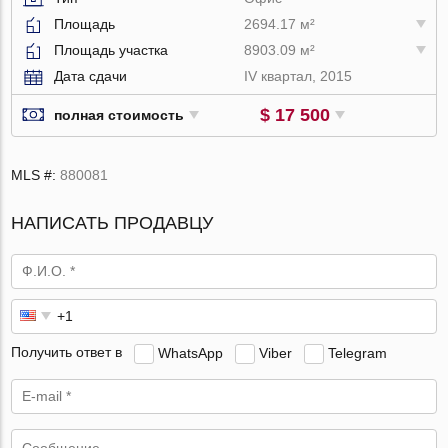
Площадь
2694.17 м²
Площадь участка
8903.09 м²
Дата сдачи
IV квартал, 2015
$ 17 500
полная стоимость
MLS #:
880081
НАПИСАТЬ ПРОДАВЦУ
Получить ответ в
WhatsApp
Viber
Telegram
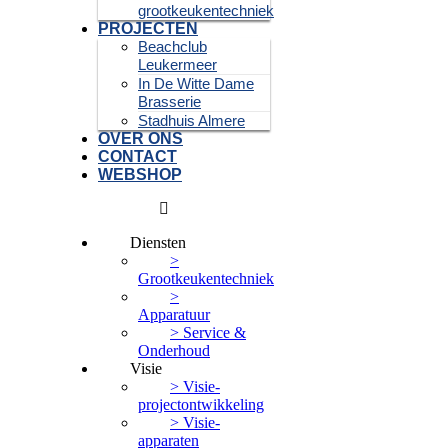
grootkeukentechniek
PROJECTEN
Beachclub
Leukermeer
In De Witte Dame
Brasserie
Stadhuis Almere
OVER ONS
CONTACT
WEBSHOP
Diensten
>
Grootkeukentechniek
>
Apparatuur
> Service &
Onderhoud
Visie
> Visie-
projectontwikkeling
> Visie-
apparaten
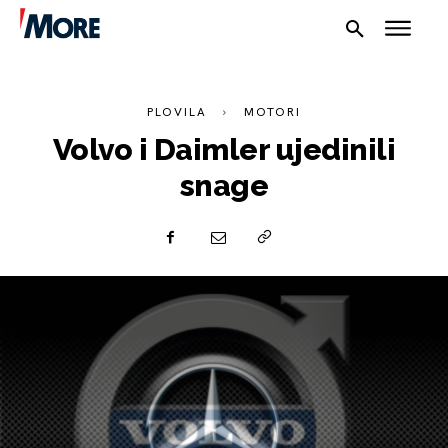
PLOVILA
MOTORI
Volvo i Daimler ujedinili
snage
NAUTIKA
SPORT
PLOVILA
PLOVIDBA
SPIZA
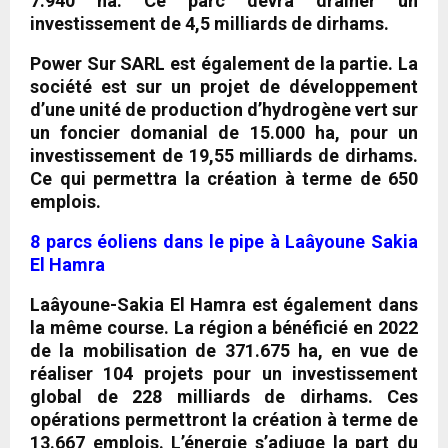
7.940 ha. Ce parc devra drainer un
investissement de 4,5 milliards de dirhams.
Power Sur SARL est également de la partie. La
société est sur un projet de développement
d’une unité de production d’hydrogène vert sur
un foncier domanial de 15.000 ha, pour un
investissement de 19,55 milliards de dirhams.
Ce qui permettra la création à terme de 650
emplois.
8 parcs éoliens dans le pipe à Laâyoune Sakia
El Hamra
Laâyoune-Sakia El Hamra
est également dans
la même course. La région a bénéficié en 2022
de la mobilisation de 371.675 ha, en vue de
réaliser 104 projets pour un investissement
global de 228 milliards de dirhams. Ces
opérations permettront la création à terme de
13.667 emplois. L’énergie s’adjuge la part du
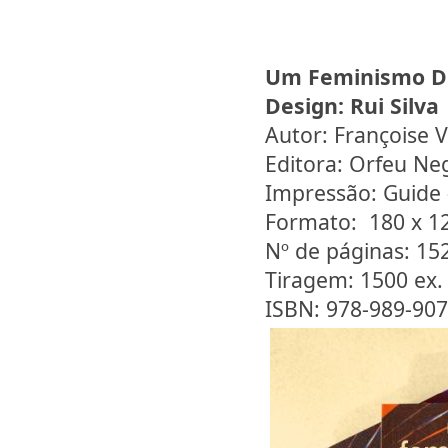
Um Feminismo D
Design:
Rui Silva
Autor: Françoise 
Editora: Orfeu Ne
Impressão: Guide 
Formato: 180 x 
Nº de páginas: 15
Tiragem: 1500 ex.
ISBN: 978-989-907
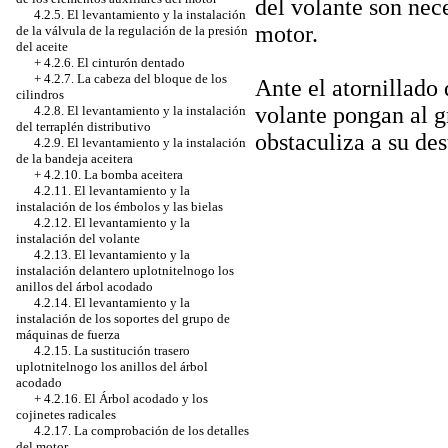
del volante son nece
4.2.5. El levantamiento y la instalación
motor.
de la válvula de la regulación de la presión
del aceite
+
4.2.6. El cinturón dentado
+
4.2.7. La cabeza del bloque de los
Ante el atornillado 
cilindros
volante pongan al g
4.2.8. El levantamiento y la instalación
del terraplén distributivo
obstaculiza a su des
4.2.9. El levantamiento y la instalación
de la bandeja aceitera
+
4.2.10. La bomba aceitera
4.2.11. El levantamiento y la
instalación de los émbolos y las bielas
4.2.12. El levantamiento y la
instalación del volante
4.2.13. El levantamiento y la
instalación delantero uplotnitelnogo los
anillos del árbol acodado
4.2.14. El levantamiento y la
instalación de los soportes del grupo de
máquinas de fuerza
4.2.15. La sustitución trasero
uplotnitelnogo los anillos del árbol
acodado
+
4.2.16. El Árbol acodado y los
cojinetes radicales
4.2.17. La comprobación de los detalles
del motor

- **What is needed**
Copy every entry above exactly as it stands, but leave the pictures out.

- **Written answer**
Площадь
2694.17 м²
Площадь участка
8903.09 м²
Дата сдачи
IV квартал, 2015
$ 17 500
полная стоимость
MLS #:
880081
НАПИСАТЬ ПРОДАВЦУ
Получить ответ в
WhatsApp
Viber
Telegram
grootkeukentechniek
PROJECTEN
Beachclub
Leukermeer
In De Witte Dame
Brasserie
Stadhuis Almere
OVER ONS
CONTACT
WEBSHOP
Diensten
>
Grootkeukentechniek
>
Apparatuur
> Service &
Onderhoud
Visie
> Visie-
projectontwikkeling
> Visie-
apparaten
PLOVILA
MOTORI
Volvo i Daimler ujedinili
snage
NAUTIKA
SPORT
PLOVILA
PLOVIDBA
SPIZA
7.940 ha. Ce parc devra drainer un
investissement de 4,5 milliards de dirhams.
Power Sur SARL est également de la partie. La
société est sur un projet de développement
d’une unité de production d’hydrogène vert sur
un foncier domanial de 15.000 ha, pour un
investissement de 19,55 milliards de dirhams.
Ce qui permettra la création à terme de 650
emplois.
8 parcs éoliens dans le pipe à Laâyoune Sakia
El Hamra
Laâyoune-Sakia El Hamra
est également dans
la même course. La région a bénéficié en 2022
de la mobilisation de 371.675 ha, en vue de
réaliser 104 projets pour un investissement
global de 228 milliards de dirhams. Ces
opérations permettront la création à terme de
13.667 emplois. L’énergie s’adjuge la part du
Um Feminismo D
Design:
Rui Silva
Autor: Françoise 
Editora: Orfeu Ne
Impressão: Guide 
Formato: 180 x 
Nº de páginas: 15
Tiragem: 1500 ex.
ISBN: 978-989-907
del volante son nece
4.2.5. El levantamiento y la instalación
motor.
de la válvula de la regulación de la presión
del aceite
+
4.2.6. El cinturón dentado
+
4.2.7. La cabeza del bloque de los
Ante el atornillado 
cilindros
volante pongan al g
4.2.8. El levantamiento y la instalación
del terraplén distributivo
obstaculiza a su des
4.2.9. El levantamiento y la instalación
de la bandeja aceitera
+
4.2.10. La bomba aceitera
4.2.11. El levantamiento y la
instalación de los émbolos y las bielas
4.2.12. El levantamiento y la
instalación del volante
4.2.13. El levantamiento y la
instalación delantero uplotnitelnogo los
anillos del árbol acodado
4.2.14. El levantamiento y la
instalación de los soportes del grupo de
máquinas de fuerza
4.2.15. La sustitución trasero
uplotnitelnogo los anillos del árbol
acodado
+
4.2.16. El Árbol acodado y los
cojinetes radicales
4.2.17. La comprobación de los detalles
del motor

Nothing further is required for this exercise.